- **Exercise goal**
Would you return the listing that follows exactly, leaving its pictures behind?

[Source records Boundary: Start]

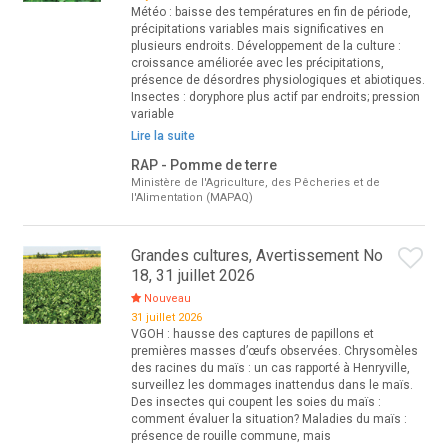
Météo : baisse des températures en fin de période,
précipitations variables mais significatives en
plusieurs endroits. Développement de la culture :
croissance améliorée avec les précipitations,
présence de désordres physiologiques et abiotiques.
Insectes : doryphore plus actif par endroits; pression
variable
Lire la suite
RAP - Pomme de terre
Ministère de l'Agriculture, des Pêcheries et de
l'Alimentation (MAPAQ)
Grandes cultures, Avertissement No
18, 31 juillet 2026
Nouveau
31 juillet 2026
VGOH : hausse des captures de papillons et
premières masses d’œufs observées. Chrysomèles
des racines du maïs : un cas rapporté à Henryville,
surveillez les dommages inattendus dans le maïs.
Des insectes qui coupent les soies du maïs :
comment évaluer la situation? Maladies du maïs :
présence de rouille commune, mais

[Source records Boundary: End]

- **Exercise result**
Météo : baisse des températures en fin de période,
précipitations variables mais significatives en
plusieurs endroits. Développement de la culture :
croissance améliorée avec les précipitations,
présence de désordres physiologiques et abiotiques.
Insectes : doryphore plus actif par endroits; pression
variable
Lire la suite
RAP - Pomme de terre
Ministère de l'Agriculture, des Pêcheries et de
l'Alimentation (MAPAQ)
Grandes cultures, Avertissement No
18, 31 juillet 2026
Nouveau
31 juillet 2026
VGOH : hausse des captures de papillons et
premières masses d’œufs observées. Chrysomèles
des racines du maïs : un cas rapporté à Henryville,
surveillez les dommages inattendus dans le maïs.
Des insectes qui coupent les soies du maïs :
comment évaluer la situation? Maladies du maïs :
présence de rouille commune, mais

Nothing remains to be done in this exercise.